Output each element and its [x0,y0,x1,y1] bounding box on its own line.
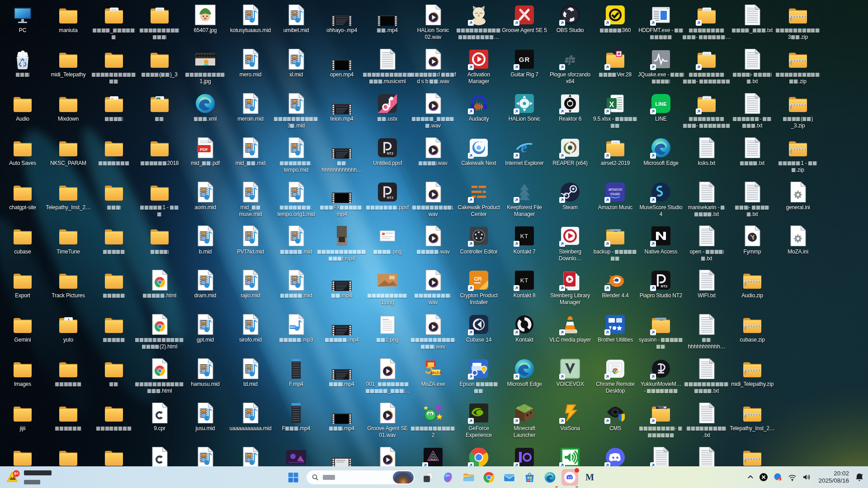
svg-text:sfz: sfz [565,54,575,65]
svg-text:NT2: NT2 [660,284,668,288]
svg-text:LINE: LINE [655,101,666,107]
svg-text:9+: 9+ [14,471,19,476]
svg-text:KT: KT [520,233,529,239]
svg-text:X: X [609,100,614,109]
svg-text:music: music [610,192,621,196]
svg-text:NT2: NT2 [387,151,393,155]
svg-text:MoZA: MoZA [431,371,442,375]
svg-text:KT: KT [520,277,529,284]
svg-text:MP3: MP3 [290,326,295,328]
svg-text:amazon: amazon [609,187,623,192]
svg-text:NT2: NT2 [387,196,393,200]
svg-text:PDF: PDF [200,147,208,152]
svg-text:GR: GR [519,56,530,63]
svg-text:CPI: CPI [474,277,482,282]
svg-text:z: z [861,473,863,476]
svg-text:M: M [585,472,594,482]
svg-text:e: e [521,139,527,155]
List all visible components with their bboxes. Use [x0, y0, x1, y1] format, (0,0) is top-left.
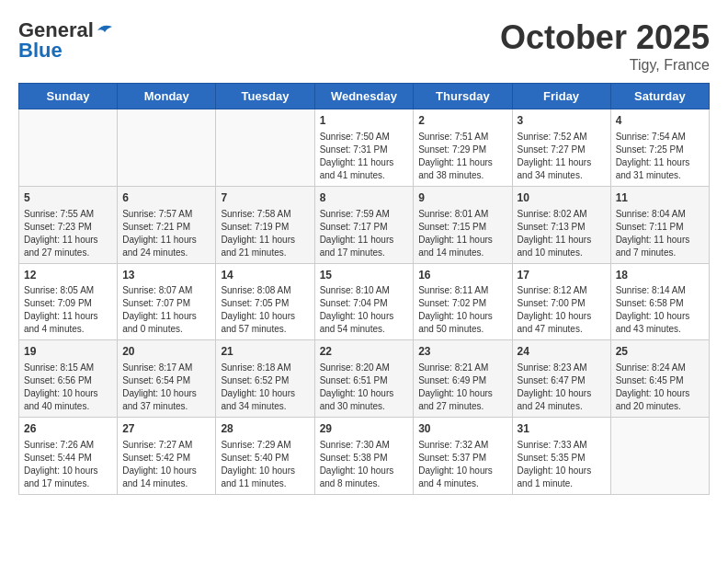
day-number: 28 — [221, 421, 309, 437]
day-info: Sunrise: 8:01 AM Sunset: 7:15 PM Dayligh… — [418, 208, 506, 259]
day-number: 4 — [616, 113, 704, 129]
calendar-cell: 2Sunrise: 7:51 AM Sunset: 7:29 PM Daylig… — [414, 109, 512, 187]
calendar-cell: 3Sunrise: 7:52 AM Sunset: 7:27 PM Daylig… — [512, 109, 610, 187]
day-number: 22 — [320, 344, 409, 360]
calendar-cell: 22Sunrise: 8:20 AM Sunset: 6:51 PM Dayli… — [314, 340, 414, 418]
calendar-header-row: SundayMondayTuesdayWednesdayThursdayFrid… — [19, 84, 710, 109]
calendar-cell: 11Sunrise: 8:04 AM Sunset: 7:11 PM Dayli… — [610, 186, 709, 263]
weekday-header-friday: Friday — [512, 84, 610, 109]
calendar-cell: 21Sunrise: 8:18 AM Sunset: 6:52 PM Dayli… — [216, 340, 314, 418]
day-number: 21 — [221, 344, 309, 360]
day-number: 1 — [320, 113, 409, 129]
logo-blue: Blue — [18, 39, 63, 63]
day-number: 29 — [320, 421, 409, 437]
day-number: 7 — [221, 190, 309, 206]
day-number: 30 — [418, 421, 506, 437]
day-number: 20 — [122, 344, 210, 360]
weekday-header-tuesday: Tuesday — [216, 84, 314, 109]
logo-bird-icon — [96, 23, 114, 38]
day-info: Sunrise: 8:15 AM Sunset: 6:56 PM Dayligh… — [24, 362, 112, 413]
calendar-cell: 28Sunrise: 7:29 AM Sunset: 5:40 PM Dayli… — [216, 418, 314, 495]
day-info: Sunrise: 7:58 AM Sunset: 7:19 PM Dayligh… — [221, 208, 309, 259]
calendar-week-row: 19Sunrise: 8:15 AM Sunset: 6:56 PM Dayli… — [19, 340, 710, 418]
calendar-cell: 6Sunrise: 7:57 AM Sunset: 7:21 PM Daylig… — [118, 186, 216, 263]
calendar-cell: 12Sunrise: 8:05 AM Sunset: 7:09 PM Dayli… — [19, 263, 118, 340]
day-info: Sunrise: 8:10 AM Sunset: 7:04 PM Dayligh… — [320, 284, 409, 336]
day-info: Sunrise: 8:07 AM Sunset: 7:07 PM Dayligh… — [122, 284, 210, 336]
day-number: 19 — [24, 344, 112, 360]
calendar-cell: 10Sunrise: 8:02 AM Sunset: 7:13 PM Dayli… — [512, 186, 610, 263]
day-info: Sunrise: 7:26 AM Sunset: 5:44 PM Dayligh… — [24, 439, 112, 490]
day-number: 16 — [418, 268, 506, 283]
day-info: Sunrise: 8:18 AM Sunset: 6:52 PM Dayligh… — [221, 362, 309, 413]
day-number: 10 — [518, 190, 606, 206]
calendar-cell: 5Sunrise: 7:55 AM Sunset: 7:23 PM Daylig… — [19, 186, 118, 263]
day-number: 27 — [122, 421, 210, 437]
day-info: Sunrise: 8:08 AM Sunset: 7:05 PM Dayligh… — [221, 284, 309, 336]
calendar-week-row: 5Sunrise: 7:55 AM Sunset: 7:23 PM Daylig… — [19, 186, 710, 263]
calendar-cell: 13Sunrise: 8:07 AM Sunset: 7:07 PM Dayli… — [118, 263, 216, 340]
day-number: 24 — [518, 344, 606, 360]
day-info: Sunrise: 8:23 AM Sunset: 6:47 PM Dayligh… — [518, 362, 606, 413]
day-number: 5 — [24, 190, 112, 206]
calendar-cell: 17Sunrise: 8:12 AM Sunset: 7:00 PM Dayli… — [512, 263, 610, 340]
title-section: October 2025 Tigy, France — [500, 18, 710, 74]
day-info: Sunrise: 7:51 AM Sunset: 7:29 PM Dayligh… — [418, 131, 506, 182]
calendar-cell — [19, 109, 118, 187]
day-info: Sunrise: 8:21 AM Sunset: 6:49 PM Dayligh… — [418, 362, 506, 413]
day-info: Sunrise: 7:55 AM Sunset: 7:23 PM Dayligh… — [24, 208, 112, 259]
calendar-cell: 29Sunrise: 7:30 AM Sunset: 5:38 PM Dayli… — [314, 418, 414, 495]
calendar-cell — [118, 109, 216, 187]
day-number: 9 — [418, 190, 506, 206]
day-info: Sunrise: 8:24 AM Sunset: 6:45 PM Dayligh… — [616, 362, 704, 413]
day-info: Sunrise: 7:33 AM Sunset: 5:35 PM Dayligh… — [518, 439, 606, 490]
calendar-cell: 24Sunrise: 8:23 AM Sunset: 6:47 PM Dayli… — [512, 340, 610, 418]
day-info: Sunrise: 8:05 AM Sunset: 7:09 PM Dayligh… — [24, 284, 112, 336]
month-title: October 2025 — [500, 18, 710, 57]
day-info: Sunrise: 7:59 AM Sunset: 7:17 PM Dayligh… — [320, 208, 409, 259]
day-info: Sunrise: 8:11 AM Sunset: 7:02 PM Dayligh… — [418, 284, 506, 336]
day-number: 3 — [518, 113, 606, 129]
calendar-cell: 7Sunrise: 7:58 AM Sunset: 7:19 PM Daylig… — [216, 186, 314, 263]
day-info: Sunrise: 7:54 AM Sunset: 7:25 PM Dayligh… — [616, 131, 704, 182]
calendar-cell: 26Sunrise: 7:26 AM Sunset: 5:44 PM Dayli… — [19, 418, 118, 495]
day-info: Sunrise: 8:02 AM Sunset: 7:13 PM Dayligh… — [518, 208, 606, 259]
calendar-cell: 1Sunrise: 7:50 AM Sunset: 7:31 PM Daylig… — [314, 109, 414, 187]
calendar-cell: 20Sunrise: 8:17 AM Sunset: 6:54 PM Dayli… — [118, 340, 216, 418]
page-header: General Blue October 2025 Tigy, France — [18, 18, 710, 74]
day-info: Sunrise: 8:20 AM Sunset: 6:51 PM Dayligh… — [320, 362, 409, 413]
day-number: 8 — [320, 190, 409, 206]
calendar-cell: 19Sunrise: 8:15 AM Sunset: 6:56 PM Dayli… — [19, 340, 118, 418]
day-number: 31 — [518, 421, 606, 437]
weekday-header-thursday: Thursday — [414, 84, 512, 109]
day-number: 12 — [24, 268, 112, 283]
day-number: 2 — [418, 113, 506, 129]
day-info: Sunrise: 7:29 AM Sunset: 5:40 PM Dayligh… — [221, 439, 309, 490]
day-info: Sunrise: 8:04 AM Sunset: 7:11 PM Dayligh… — [616, 208, 704, 259]
day-number: 6 — [122, 190, 210, 206]
calendar-cell: 9Sunrise: 8:01 AM Sunset: 7:15 PM Daylig… — [414, 186, 512, 263]
day-number: 14 — [221, 268, 309, 283]
day-number: 15 — [320, 268, 409, 283]
calendar-week-row: 12Sunrise: 8:05 AM Sunset: 7:09 PM Dayli… — [19, 263, 710, 340]
calendar-cell: 23Sunrise: 8:21 AM Sunset: 6:49 PM Dayli… — [414, 340, 512, 418]
day-number: 18 — [616, 268, 704, 283]
logo: General Blue — [18, 18, 114, 63]
day-info: Sunrise: 7:57 AM Sunset: 7:21 PM Dayligh… — [122, 208, 210, 259]
calendar-cell: 31Sunrise: 7:33 AM Sunset: 5:35 PM Dayli… — [512, 418, 610, 495]
day-number: 11 — [616, 190, 704, 206]
day-number: 25 — [616, 344, 704, 360]
day-info: Sunrise: 8:14 AM Sunset: 6:58 PM Dayligh… — [616, 284, 704, 336]
calendar-cell — [216, 109, 314, 187]
day-number: 17 — [518, 268, 606, 283]
calendar-cell: 8Sunrise: 7:59 AM Sunset: 7:17 PM Daylig… — [314, 186, 414, 263]
day-info: Sunrise: 7:52 AM Sunset: 7:27 PM Dayligh… — [518, 131, 606, 182]
calendar-table: SundayMondayTuesdayWednesdayThursdayFrid… — [18, 83, 710, 495]
weekday-header-sunday: Sunday — [19, 84, 118, 109]
day-info: Sunrise: 7:30 AM Sunset: 5:38 PM Dayligh… — [320, 439, 409, 490]
calendar-cell: 27Sunrise: 7:27 AM Sunset: 5:42 PM Dayli… — [118, 418, 216, 495]
day-number: 23 — [418, 344, 506, 360]
calendar-cell: 18Sunrise: 8:14 AM Sunset: 6:58 PM Dayli… — [610, 263, 709, 340]
calendar-cell: 14Sunrise: 8:08 AM Sunset: 7:05 PM Dayli… — [216, 263, 314, 340]
weekday-header-wednesday: Wednesday — [314, 84, 414, 109]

※

** Assigned task **
In the records above, how many lines contain the word "SundayMondayTuesdayWednesdayThursdayFrid"? State only the number.

** Response **
2